Here's How Rate of Return Can Help You Invest Smarter

By Matt Bell on 19 July 2017 0 comments

At first glance, judging an investment's past performance would seem to be a fairly simple exercise. For most stock market investments, such as individual stocks, mutual funds, and exchange-traded funds, a lot of performance information is readily available online.

However, the sheer quantity of information that's out there can make understanding it all somewhat overwhelming. And some of the terminology can be confusing.

So, let's make sure you understand a couple of key metrics and how to put them to use — whether you're evaluating the performance of an investment you already own, or you're thinking about making a new investment.

Annual return and average annual return

Two of the most fundamental ways of looking at an investment's results are how well it performed in a specific year and what its average annual return has been over multiple years.

Annual return

This is how an investment performed in one particular year. Let's use Vanguard's 2030 target-date mutual fund [VTHRX] as an example. If you go to Yahoo Finance, enter that ticker symbol in the search box, and then click on the fund's Performance tab, you can see how the fund performed each year going back to 2006. For example, in 2016, it generated a return of 7.85 percent.

Average annual return

To see an investment's average annual return over multiple years, look on the same Yahoo Finance page under Trailing Returns (%) vs. Benchmark" ("trailing" just means "looking back" — we'll get to the "benchmark" reference in a minute). You can see that VTHRX's average annual return for the past five years was 9.9 percent.

On their own, such metrics aren't very useful. However, when used together, they can provide helpful insight. For example, a 9.9 percent average annual return may seem attractive. But when you examine the past five years individually, you can see how unrealistic it is to expect that return each and every year. In 2015, the fund even suffered a loss.

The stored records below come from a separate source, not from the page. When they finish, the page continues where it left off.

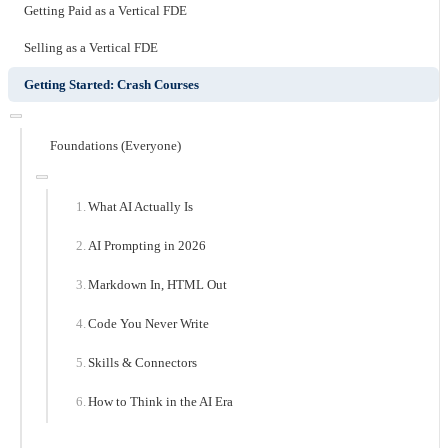
Getting Paid as a Vertical FDE
Selling as a Vertical FDE
Getting Started: Crash Courses
Foundations (Everyone)
What AI Actually Is
AI Prompting in 2026
Markdown In, HTML Out
Code You Never Write
Skills & Connectors
How to Think in the AI Era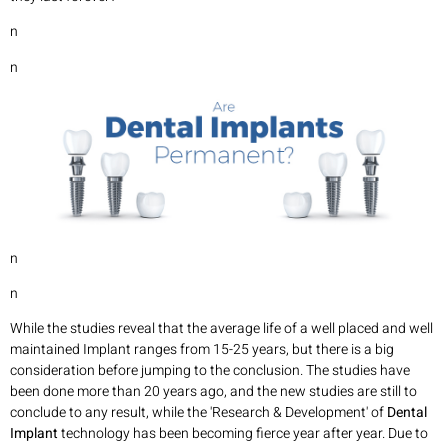
n
n
n
n
While the studies reveal that the average life of a well placed and well
maintained Implant ranges from 15-25 years, but there is a big
consideration before jumping to the conclusion. The studies have
been done more than 20 years ago, and the new studies are still to
conclude to any result, while the 'Research & Development' of
Dental
Implant
technology has been becoming fierce year after year. Due to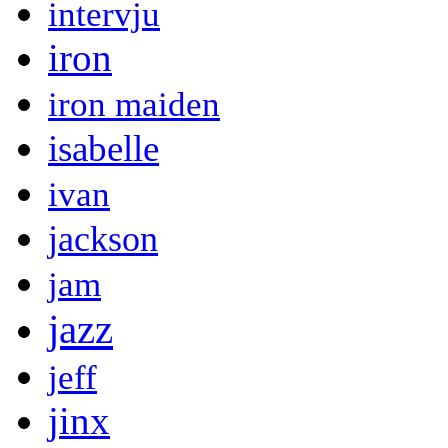
intervju
iron
iron maiden
isabelle
ivan
jackson
jam
jazz
jeff
jinx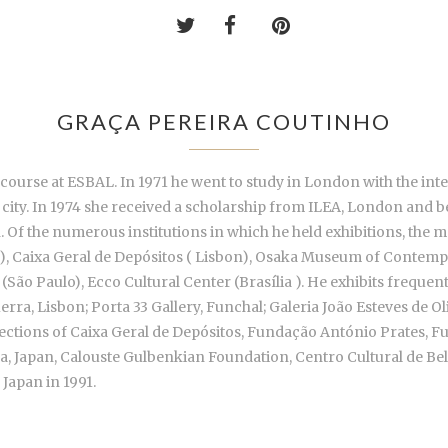
GRAÇA PEREIRA COUTINHO
 course at ESBAL. In 1971 he went to study in London with the int
ame city. In 1974 she received a scholarship from ILEA, London and
Of the numerous institutions in which he held exhibitions, the 
), Caixa Geral de Depósitos ( Lisbon), Osaka Museum of Contemp
 (São Paulo), Ecco Cultural Center (Brasília ). He exhibits freque
erra, Lisbon; Porta 33 Gallery, Funchal; Galeria João Esteves de O
collections of Caixa Geral de Depósitos, Fundação António Prates
 Japan, Calouste Gulbenkian Foundation, Centro Cultural de Bel
 Japan in 1991.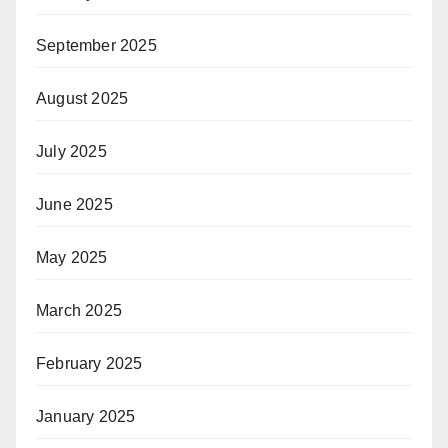
September 2025
August 2025
July 2025
June 2025
May 2025
March 2025
February 2025
January 2025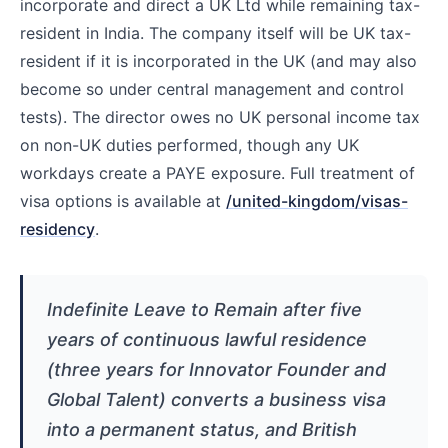
incorporate and direct a UK Ltd while remaining tax-
resident in India. The company itself will be UK tax-
resident if it is incorporated in the UK (and may also
become so under central management and control
tests). The director owes no UK personal income tax
on non-UK duties performed, though any UK
workdays create a PAYE exposure. Full treatment of
visa options is available at
/united-kingdom/visas-
residency
.
Indefinite Leave to Remain after five
years of continuous lawful residence
(three years for Innovator Founder and
Global Talent) converts a business visa
into a permanent status, and British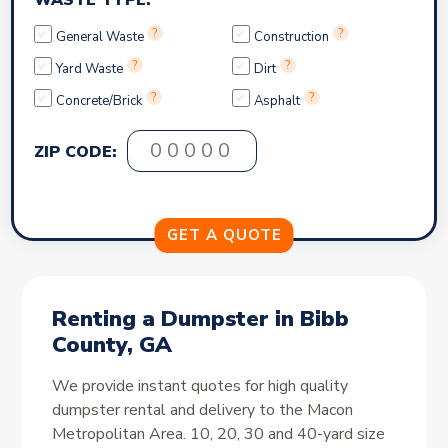
WASTE TYPE:
?
?
General Waste
Construction
?
?
Yard Waste
Dirt
?
?
Concrete/Brick
Asphalt
ZIP CODE:
Renting a Dumpster in Bibb
County, GA
We provide instant quotes for high quality
dumpster rental and delivery to the Macon
Metropolitan Area. 10, 20, 30 and 40-yard size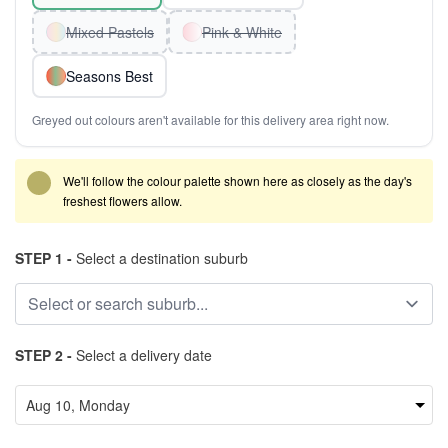
Mixed Pastels
Pink & White
Seasons Best
Greyed out colours aren't available for this delivery area right now.
We'll follow the colour palette shown here as closely as the day's
freshest flowers allow.
STEP 1 -
Select a destination suburb
STEP 2 -
Select a delivery date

When looking for meaning in performance numbers, context is king.

What's a "good" return?

To properly judge how well an investment has performed, you have to choose the right benchmark. Many investors make the mistake of comparing a specific investment or their entire portfolio to "the market."

It's fine to do that if you're investing in an S&P 500 index fund, which is designed to mirror the market. However, sticking with our previous example, VTHRX isn't designed to perform like the market.

It's designed for people who have less than 15 years until retirement. According to the basic rules of asset allocation, as you get older, the percentage of your portfolio that's invested in stocks should decrease and the portion invested in bonds should increase.

That's exactly how target-date funds, such as VTHRX, are designed. This particular fund holds a 72 percent/28 percent mix of stocks and bonds. Plus, it's diversified across U.S. and foreign stocks and bonds.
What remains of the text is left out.